Miguel entrou cautelosamente observando o local. As paredes, teto e chão eram em uma textura só. Um estrondo veio atrás dele e quando olhou para trás percebeu que a porta pela qual passara acabara de se fechar. Não tinha maçaneta daquele lado, não tinha como abrir. Teve a impressão que as paredes ali estavam ficando mais vermelhas. Gotas de suor começaram a se formar na sua testa e quando percebeu já estava todo molhado de suor. 

As luzes do teto ganharam uma tonalidade mais intensa junto com as paredes. Ele encostou a mão em uma das paredes e a dor o fez tirar rapidamente. Estava quente, mas não o suficiente para queimá-lo. Deu um passo e sentiu a dificuldade de mover seus pés. A parte inferior do seu sapato estava derretendo aos poucos no chão. Percebeu que toda aquela sala estava esquentando, como uma espécie de forno. Sabia que se o sapato derretesse mais seus pés entrariam em contato com o chão e queimariam. Então se apressou para chegar ao outro lado.

Estava com uma jaqueta e a tirou rapidamente enquanto corria, jogando no chão. Ouviu o barulho do couro ferver em contato com o chão, mas evitou olhar para trás. Queria chegar o quanto antes ao outro lado, mas o corredor parecia não ter fim. Sentia seu próprio corpo ficando quente. O suor pingava dos cabelos produzindo um chiado em contato com o chão. Sua vista começou a ficar embaçada, achou que iria desmaiar. Foi quando se viu aproximando da outra porta. A saída daquele inferno. Mais alguns passos. Sentiu a ponta do calcanhar encostar no chão queimando. No final estava correndo na ponta do pé. Levou a mão com tudo até a maçaneta e gritou o mais forte que pode.

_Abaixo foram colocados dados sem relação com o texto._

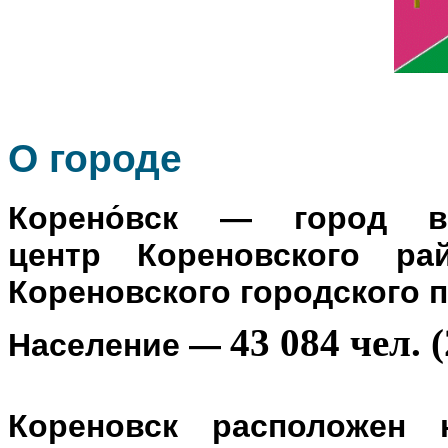
О го
роде
Корено́вск
— город в Р
центр
Кореновского ра
Кореновского городского 
43 084 чел. (
Население
—
Кореновск расположен 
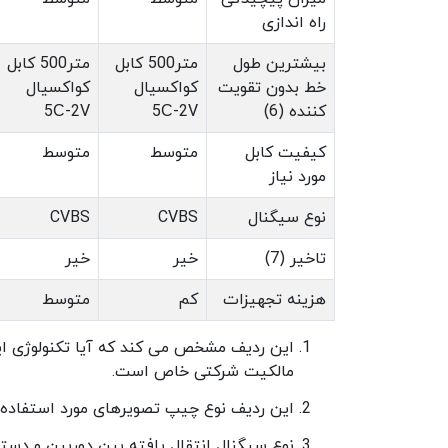
راه اندازی
بیشترین طول
متر500 کابل
متر500 کابل
خط بدون تقویت
کواکسیال
کواکسیال
کننده (6)
5С-2V
5С-2V
کیفیت کابل
متوسط
متوسط
مورد نیاز
نوع سیگنال
CVBS
CVBS
تاخیر (7)
خیر
خیر
هزینه تجهیزات
کم
متوسط
این ردیف مشخص می کند که آیا تکنولوژی ای
مالکیت شرکتی خاص است.
این ردیف نوع چیپ تصویرهای مورد استفاده د
نوع سیگنال انتقال یافته بین دوربین و دست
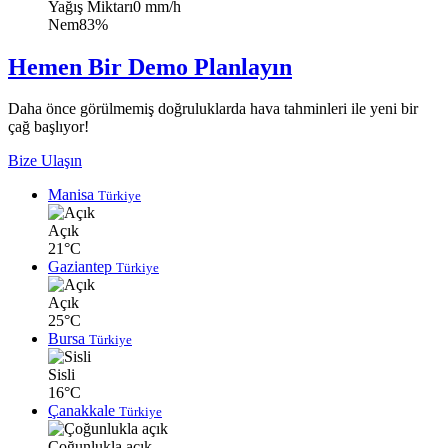
Yağış Miktarı
0 mm/h
Nem
83%
Hemen Bir Demo Planlayın
Daha önce görülmemiş doğruluklarda hava tahminleri ile yeni bir
çağ başlıyor!
Bize Ulaşın
Manisa
Türkiye
Açık
21°C
Gaziantep
Türkiye
Açık
25°C
Bursa
Türkiye
Sisli
16°C
Çanakkale
Türkiye
Çoğunlukla açık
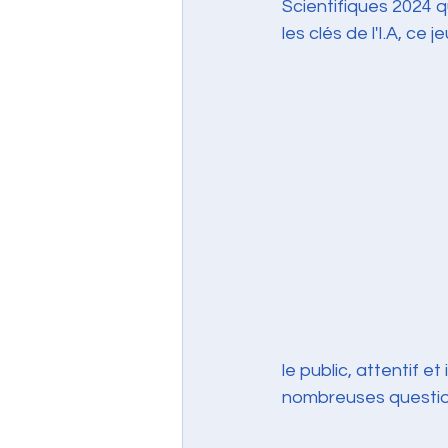
Scientifiques 2024 
les clés de l'I.A, ce je
le public, attentif e
nombreuses question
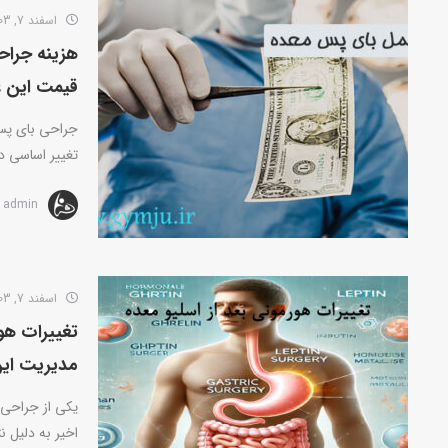
اسفند 7, 1403
قیمت این ع
جراحی بای پس
تغییر اساسی در
admin
اسفند 7, 1403
مدیریت این
یکی از جراحی
اخیر به دلیل نت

O cheiro de queimado incensou o local. Miguel pôde sentir a carne da palma da mão borbulhar e depois fritar. Pensou que iria desmaiar de dor. O calcanhar encostou novamente no chão. Não conseguia mover seu braço. Levou então a outra mão até o antebraço preso na porta e o girou, abrindo a porta. Puxou a mão e viu a carne derretida presa na maçaneta sem querer sair. Puxou de vez, rasgando a carne. E entrou.

Outro corredor, tão longo quanto o anterior, dessa vez com luzes de teto azuladas. Ficou parado observando a mão que queimada a sua frente. Tentou abrir e fechá-la, mas não conseguiu. Com a outra mão socou a parede revoltado e sentiu sua mão esfriando. O frio começou a percorrer seu corpo. Sentiu-se arrependido de ter jogado a jaqueta fora. Voltou a correr. As gotas de suor na sua testa começaram a ganhar solidez, estavam virando gelo. Sentiu sua respiração enfraquecer. Seus músculos começaram a tremer involuntariamente. Olhou para as mãos e as viu pálidas. O joelho fraquejou e ele caiu de frente para o chão. O braço queimou em contato com o chão gélido. Tremia abundantemente. Sentiu sua pele grudar no chão. Puxou com dificuldade. O cabelo oleoso congelara, estava branco e duro, esfriando e pesando sobre sua cabeça.

Olhou para frente, não havia chegado nem na metade do corredor. Jamais conseguiria alcançar a porta. Os dentes batiam uns nos outros tão forte que Miguel achou que iriam quebrar. Tentou se levantar, mas a perna dormente não obedeceu ao seu comando. Desistiu de tentar lutar contra seu destino. Sofria ali há quase um ano, estava na hora de reconhecer a derrota. A imagem de sua esposa veio em sua mente e seus olhos encheram de lágrimas que congelaram dentro da orbita antes que pudesse escorrer pelo rosto. Mas não sentiu o incomodo de ter os olhos congelados. Nada mais incomodou. Um milésimo de segundos depois seu coração deu sua última batida.